Foreign retailers in Hungary, already reeling from a windfall tax, price caps and compulsory stocking of these products, are assessing the impact of the Hungarian government’s latest unorthodox, anti-market measure obliging them to offer price discounts.
The government will oblige major grocery chains to offer price discounts, government spokesperson Alexandra Szentkiralyi said at a regular press briefing on April 20.
"The improvement in the inflation data was already visible thanks to the government's measures, but the cabinet decided to introduce a new tool based on Greek and French examples, classifying basic foodstuffs into 20 categories such as poultry, cheese, bread, baked goods, vegetables, fruit, and cold cuts, from July 1 at the latest", she added.
Retail outlets in question will have to offer a product of their choice in all categories at least 10% cheaper than the price in effect in the 30 days preceding the special offer, according to the plan.
Products must be selected for the special offers every week, excluding those with a price cap on them, in order to ensure that the possibility of purchasing at a discount covers a wide range of products.
Besides the war and sanctions, the government has partially blamed Europe’s highest CPI –25.6% y/y in March according to Eurostat, three-fold higher than the EU average, and 45% food inflation, two-fold the EU average – on overpricing and the excess profit of companies. Teaming up with competition watchdog GVH, the government set up an online price-monitoring platform, set to be launched on July 1, that is aimed to boost competition and prevent overpricing.

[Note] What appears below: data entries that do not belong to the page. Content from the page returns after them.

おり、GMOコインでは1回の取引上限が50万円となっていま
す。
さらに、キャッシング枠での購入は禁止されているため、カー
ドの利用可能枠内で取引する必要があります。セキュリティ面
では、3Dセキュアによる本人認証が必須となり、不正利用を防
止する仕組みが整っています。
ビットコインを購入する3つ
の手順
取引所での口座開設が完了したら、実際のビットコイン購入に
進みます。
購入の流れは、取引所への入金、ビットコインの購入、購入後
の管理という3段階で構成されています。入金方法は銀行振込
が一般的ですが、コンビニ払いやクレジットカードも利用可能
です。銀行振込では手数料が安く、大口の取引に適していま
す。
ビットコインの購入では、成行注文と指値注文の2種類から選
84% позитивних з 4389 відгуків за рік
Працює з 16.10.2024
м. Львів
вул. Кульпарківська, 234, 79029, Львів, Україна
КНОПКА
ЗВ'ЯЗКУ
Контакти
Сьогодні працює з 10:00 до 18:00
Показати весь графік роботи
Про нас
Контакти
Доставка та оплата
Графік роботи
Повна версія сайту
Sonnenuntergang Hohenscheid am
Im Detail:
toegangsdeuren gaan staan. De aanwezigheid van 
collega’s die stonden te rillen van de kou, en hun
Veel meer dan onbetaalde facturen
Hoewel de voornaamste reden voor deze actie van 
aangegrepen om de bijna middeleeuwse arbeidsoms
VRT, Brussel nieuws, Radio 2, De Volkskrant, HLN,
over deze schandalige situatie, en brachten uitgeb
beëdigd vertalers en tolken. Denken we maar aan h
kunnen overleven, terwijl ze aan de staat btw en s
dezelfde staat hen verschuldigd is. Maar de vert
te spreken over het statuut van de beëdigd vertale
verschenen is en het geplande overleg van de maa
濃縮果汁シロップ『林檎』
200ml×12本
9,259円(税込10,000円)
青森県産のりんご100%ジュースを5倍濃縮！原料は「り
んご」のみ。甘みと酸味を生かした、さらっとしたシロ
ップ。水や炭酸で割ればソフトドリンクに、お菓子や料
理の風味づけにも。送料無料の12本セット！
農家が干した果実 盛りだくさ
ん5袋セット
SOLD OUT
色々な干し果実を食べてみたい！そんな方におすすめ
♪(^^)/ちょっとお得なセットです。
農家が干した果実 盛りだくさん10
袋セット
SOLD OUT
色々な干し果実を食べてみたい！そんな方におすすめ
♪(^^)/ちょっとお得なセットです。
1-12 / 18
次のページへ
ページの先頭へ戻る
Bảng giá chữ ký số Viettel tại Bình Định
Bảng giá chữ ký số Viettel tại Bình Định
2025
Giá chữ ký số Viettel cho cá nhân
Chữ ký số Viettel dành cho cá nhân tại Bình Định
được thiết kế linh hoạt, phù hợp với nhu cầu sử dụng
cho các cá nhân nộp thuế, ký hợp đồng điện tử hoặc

Authorities have inspected more than 6,000 shops since the price caps were introduced, Szentkiralyi said, adding that inspections would continue as long as the price caps are in effect.
At the start of the press conference, the head of the Prime Minister's Office, Gergely Gulyas, said the government will extend price caps until the end of June from April 30.
Earlier government officials linked the elimination of price caps to strong disinflationary trends, but as inflation has slowed at a lesser pace than expected, it has now resorted to a populist, politically-driven move.
The food price caps were introduced before the election, setting October 15 prices as the base. These were applied to granulated sugar, BL 55 flour, refined sunflower seed oil, pork leg, chicken breast and back, and UHT cow's milk with 2.8% fat content. In November, the government extended the regulation to potatoes and eggs.
Local observers say the government’s latest measure not only goes against the basic principles of a market economy, putting further burdens on retailers, but will be counterproductive to fighting inflation as companies may spread their losses on other products.
In face of the 45% annual food inflation, consumers have become increasingly price sensitive, also reflected in the decline of retail sales in Q1, which is no wonder given the record high inflation.
The mandatory discount scheme could force retailers to turn to lower-quality products and thus lead to an increase in imports.
The announcement came out of the blue and retailers are now assessing the financial impact, the head of the retail association Gyorgy Vamos said. The unorthodox measure will cost billions of forints of losses, which comes in addition to the progressive, revenue-based windfall tax, losses from the price caps, and a regulation that forces companies to stock a higher level of these products,or face fines.
The ban on Ukrainian grain, meat and fruits could also slow down the deceleration of consumer prices, according to experts.